In 2006 one in 10 of 500 young British Asians told the BBC that honour killings could be justified. Nazir Afzal of the Crown Prosecution Service and a leading prosecutor of honour crimes says that when he began work on such cases, "I thought it was an imported practice that would die out when the elder generation [of a migrant community] died. But many of the young people tell me shocking things."
For example, a young Sikh man told Afzal: "A man is a piece of gold and a woman is a piece of silk. If you drop a piece of gold into the mud you can polish it clean. If you drop a piece of silk into mud it is stained forever."At that time attitudes to forced marriages and honour killings were more negligent than they are today. Only one in five homicide cases led to a conviction for murder; the rest for manslaughter. But in 2000, a spate of high-profile forced marriage cases led the Blair government minister Mike O'Brien to say "multicultural sensitivity is no excuse for moral blindness". Then came the murder of Heshu Yones.
Sitting in court, Nammi felt angry. "So-called cultural sensitivity is a way of letting women down," she says. "Why should any woman not have the same rights as a British woman? Murder is murder."

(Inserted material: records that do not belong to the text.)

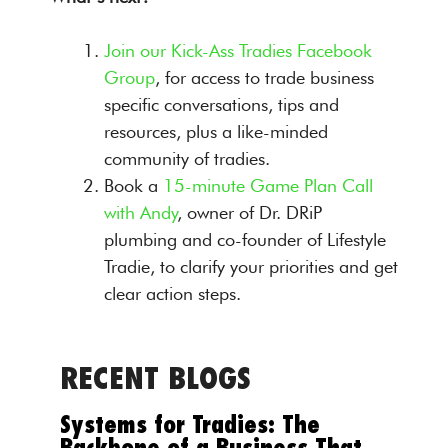
Join our Kick-Ass Tradies Facebook
Group
, for access to trade business
specific conversations, tips and
resources, plus a like-minded
community of tradies.
Book a
15-minute Game Plan Call
with Andy
, owner of Dr. DRiP
plumbing and co-founder of Lifestyle
Tradie, to clarify your priorities and get
clear action steps.
RECENT BLOGS
Systems for Tradies: The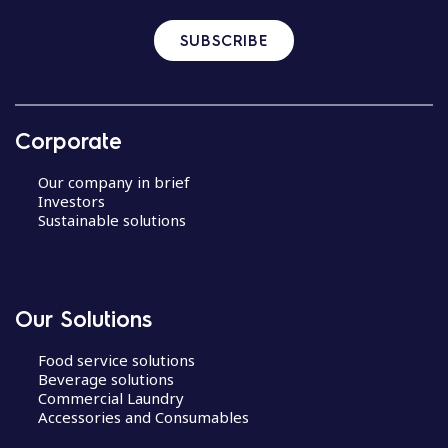
SUBSCRIBE
Corporate
Our company in brief
Investors
Sustainable solutions
Our Solutions
Food service solutions
Beverage solutions
Commercial Laundry
Accessories and Consumables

Nammi says the women she represents "are very brave. They make a huge decision to stand against their community. They know they have brought shame on their family, but they still stand up for their rights. They have fallen in love".
But Ghayasuddin Siddiqui, of the Muslim Parliament of Britain, says the issue is "not about Islam but about a tribal, rural mindset that says women belong to men and men must at all costs be obeyed".
Afzal, a practicing Muslim from a Pakistani family, agrees, saying nothing in the Koran supports honour crimes: "It's the exact opposite". But he says some families will use Islam to justify their authority, telling a daughter that having a boyfriend is un-Islamic.
Yet the killings go on. Just last month a coroner ruled that 17-year-old Shafilea Ahmed of Cheshire had been murdered after she had defied her parents. They wanted her to marry a man in Pakistan; she wanted to study law. Just three days ago, Nammi received a text message that said: "I am an Iranian woman who needs confidential information. Please help me."
The text says it all.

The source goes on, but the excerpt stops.